- Born: Lyndsay Petruny February 27, 1986 (age 40) Pittsburgh, Pennsylvania, United States
- Education: Kent State University
- Occupations: Sports anchor, Sideline reporter Sports producer, Television host
- Years active: 2009 – Present
- Parent(s): Joseph and Karen Petruny
- Website: www.lyndsaypetruny.com

= Lyndsay Petruny =

American sports anchor and TV host

Lyndsay Petruny (born February 27, 1986) is an American sports anchor, sideline reporter, sports producer, and television host. She recently co-hosted Inside the Bears and reported for Bears Gameday Live on FOX Chicago. She was also the Chicago Bears' sideline reporter. Petruny previously worked for FOX Sports Network, Big Ten Network, CBS Pittsburgh, The CW Pittsburgh, Comcast SportsNet, CBS Boston, and Kraft Sports Productions, the in-house production company for the New England Patriots.

==Background==
Petruny was born on February 27, 1986, in Pittsburgh, Pennsylvania, United States to parents of school teachers, Joseph and Karen Petruny.

She attended college at Kent State University in Kent, Ohio, in 2004. She graduated in 2008 with a degree in Broadcast journalism. Before her graduation, she produced and hosted programs aired by Kent State University's TV2, reaching 25,000 residents on Time Warner Cable. Petruny co-hosted NewsOhio, a weekly civics show, on WVIZ-TV while still in college. She also worked for FOX Sports Network as an intern at both the assignment desk and in the highlights department for FOX Sports Network’s nightly show, the Final Score.

==Career==
In 2009, Petruny entered the mainstream sports media when she served as a Penn State football correspondent for Big Ten Tonight on Big Ten Network. In the same year, she co-hosted a weekly sports talk show called Steelers Saturday Night together with Bob Pompeani, Ellis Cannon, and Pete Gonzalez on Pittsburgh’s CW. She was also involved in production at CBS Pittsburgh, for the Subway Nightly Sports Call.

In 2010, Petruny joined the daily sports webcast of Patriots Today, a program produced by Kraft Sports Productions, as a reporter. The show gives fans a daily in-depth look at the New England Patriots and also provides features, reports, commentary, and all the latest news on the team.
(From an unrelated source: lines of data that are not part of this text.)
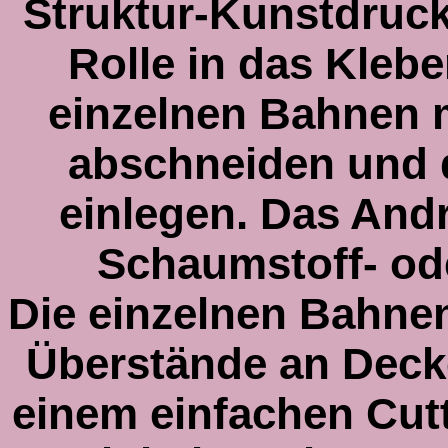
Struktur-Kunstdruck
Rolle in das Klebe
einzelnen Bahnen 
abschneiden und d
einlegen. Das Andr
Schaumstoff- o
Die einzelnen Bahnen
Überstände an Deck
einem einfachen Cut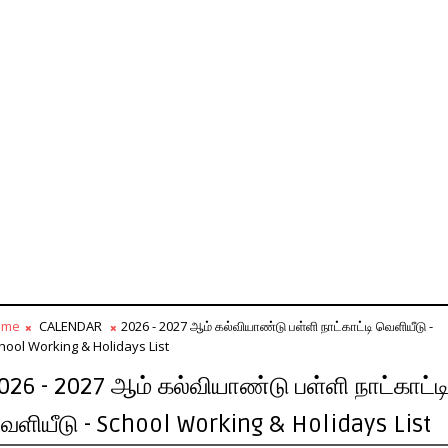
ome
CALENDAR
2026 - 2027 ஆம் கல்வியாண்டு பள்ளி நாட்காட்டி வெளியீடு -
hool Working & Holidays List
026 - 2027 ஆம் கல்வியாண்டு பள்ளி நாட்காட்ட
ெளியீடு - School Working & Holidays List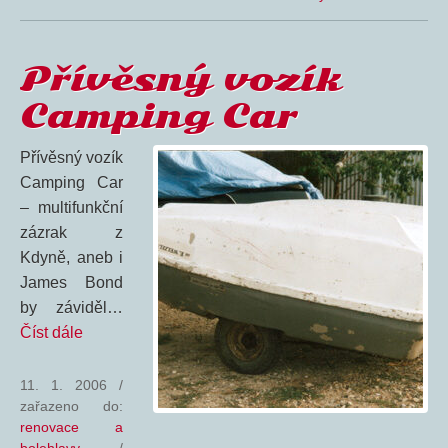
Přívěsný vozík
Camping Car
Přívěsný vozík
Camping Car
– multifunkční
zázrak z
Kdyně, aneb i
James Bond
by záviděl…
Číst dále
11. 1. 2006
/
zařazeno do:
renovace a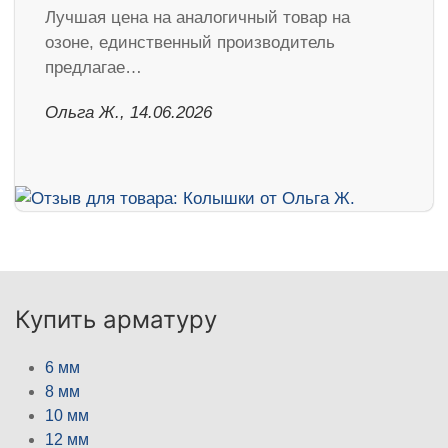
Лучшая цена на аналогичный товар на
озоне, единственный производитель
предлагае…
Ольга Ж., 14.06.2026
Купить арматуру
6 мм
8 мм
10 мм
12 мм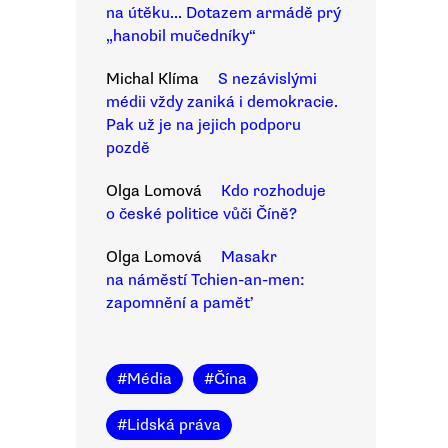
na útěku... Dotazem armádě prý
„hanobil mučedníky“
Michal Klíma
S nezávislými
médii vždy zaniká i demokracie.
Pak už je na jejich podporu
pozdě
Olga Lomová
Kdo rozhoduje
o české politice vůči Číně?
Olga Lomová
Masakr
na náměstí Tchien-an-men:
zapomnění a paměť
#
Média
#
Čína
#
Lidská práva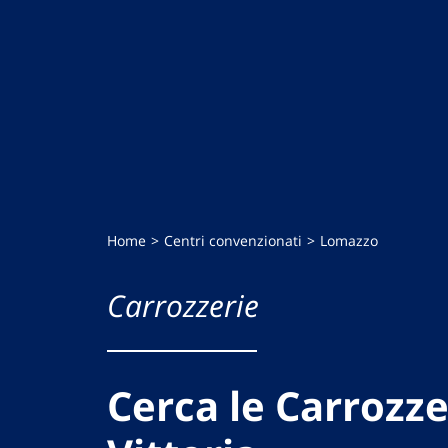
Home
Centri convenzionati
Lomazzo
Carrozzerie
Cerca le Carrozze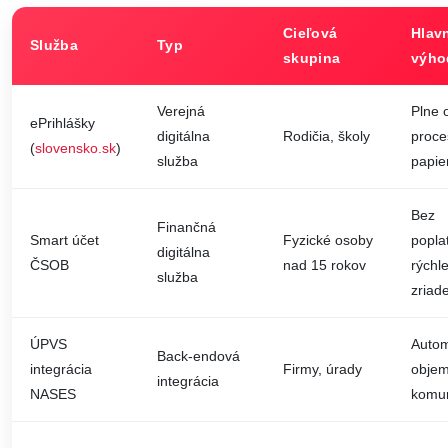
Cieľová
Hlav
Služba
Typ
skupina
výho
Verejná
Plne 
ePrihlášky
digitálna
Rodičia, školy
proce
(
slovensko.sk
)
služba
papie
Bez
Finančná
Smart účet
Fyzické osoby
popla
digitálna
ČSOB
nad 15 rokov
rýchl
služba
zriad
ÚPVS
Autom
Back-endová
integrácia
Firmy, úrady
objem
integrácia
NASES
komun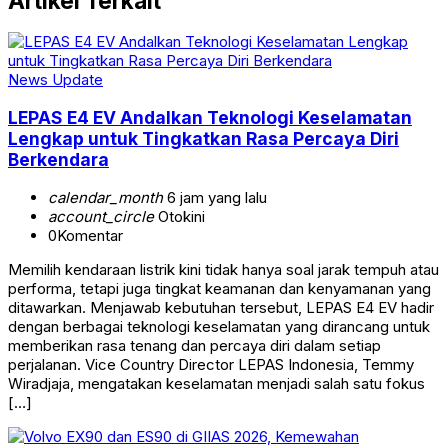
Artikel Terkait
News Update
LEPAS E4 EV Andalkan Teknologi Keselamatan
Lengkap untuk Tingkatkan Rasa Percaya Diri
Berkendara
calendar_month
6 jam yang lalu
account_circle
Otokini
0
Komentar
Memilih kendaraan listrik kini tidak hanya soal jarak tempuh atau
performa, tetapi juga tingkat keamanan dan kenyamanan yang
ditawarkan. Menjawab kebutuhan tersebut, LEPAS E4 EV hadir
dengan berbagai teknologi keselamatan yang dirancang untuk
memberikan rasa tenang dan percaya diri dalam setiap
perjalanan. Vice Country Director LEPAS Indonesia, Temmy
Wiradjaja, mengatakan keselamatan menjadi salah satu fokus
[…]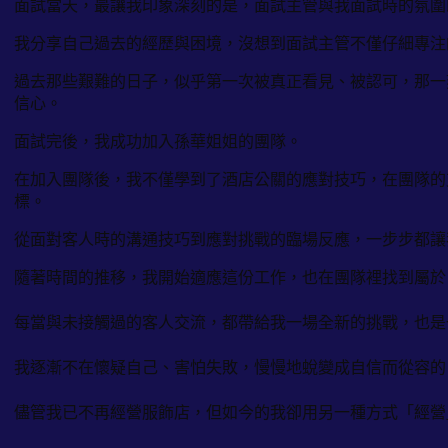
面試當天，最讓我印象深刻的是，面試主管與我面試時的氛圍
我分享自己過去的經歷與困境，沒想到面試主管不僅仔細專注
過去那些艱難的日子，似乎第一次被真正看見、被認可，那一
信心。
面試完後，我成功加入孫華姐姐的團隊。
在加入團隊後，我不僅學到了酒店公關的應對技巧，在團隊的
標。
從面對客人時的溝通技巧到應對挑戰的臨場反應，一步步都讓
隨著時間的推移，我開始適應這份工作，也在團隊裡找到屬於
每當與未接觸過的客人交流，都帶給我一場全新的挑戰，也是
我逐漸不在懷疑自己、害怕失敗，慢慢地蛻變成自信而從容的
儘管我已不再經營服飾店，但如今的我卻用另一種方式「經營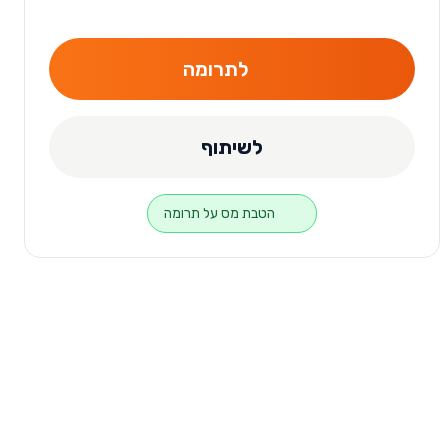
לתרומה
לשיתוף
הטבת מס על תרומה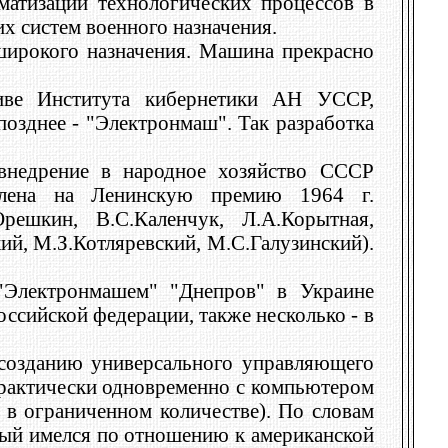
матизации технологических процессов в
х систем военного назначения.
ирокого назначения. Машина прекрасно
тиве Института кибернетики АН УССР,
озднее - "Электронмаш". Так разработка
 внедрение в народное хозяйство СССР
лена на Ленинскую премию 1964 г.
Орешкин, В.С.Каленчук, Л.А.Корытная,
й, М.З.Котляревский, М.С.Галузинский).
"Электронмашем" "Днепров" в Украине
оссийской федерации, также несколько - в
 созданию универсального управляющего
практически одновременно с компьютером
в ограниченном количестве). По словам
орый имелся по отношению к американской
Later, she hosted Patriots This Week on Comcast SportsNet New England, a weekly show giving a thorough recap of each week’s news and developments featuring debriefs together with Scott Zolak. She served as a reporter for Patriots All Access, an Emmy award-winning weekly show aired on CBS Boston. She also hosted Totally Patriots, a youth-oriented football show also aired on CBS Boston.

In August 2013, Petruny began sideline reporting for the Chicago Bears at Soldier Field. She provides injury updates, stats, scores and highlights from games around the NFL, and interviews with players and coaches live from the field or outside the locker room. She co-hosts a year-round magazine show, Inside the Bears on FOX Chicago with Anthony Adams, former American football defensive tackle of the Chicago Bears. In addition, Petruny will be reporting for Bears Gameday Live on the same network.

Petruny also has public relations, social media, and website building experience and has worked for a digital marketing company in San Diego, California. She has done modeling work and completed projects for companies such as Dick's Sporting Goods, Fisher-Price, Pittsburgh Post-Gazette, and the Pennsylvania Lottery. Petruny has event planning and marketing experience, previously working as a logistics coordinator for Dream Careers Inc. in Los Angeles, California.

==Recognitions==
Petruny was named by Heavy, an entertainment website, as one of the "20 Hottest Sports Reporters." She was selected by the Bleacher Report, an American digital sports media network, as one of the "50 Hottest Brunettes in Sports," as one of "The 40 Hottest College Football Reporters," and as one of "The Loveliest Ladies of Media Day at Super Bowl 2012." She was also predicted to become the next Erin Andrews by the Bleacher Report.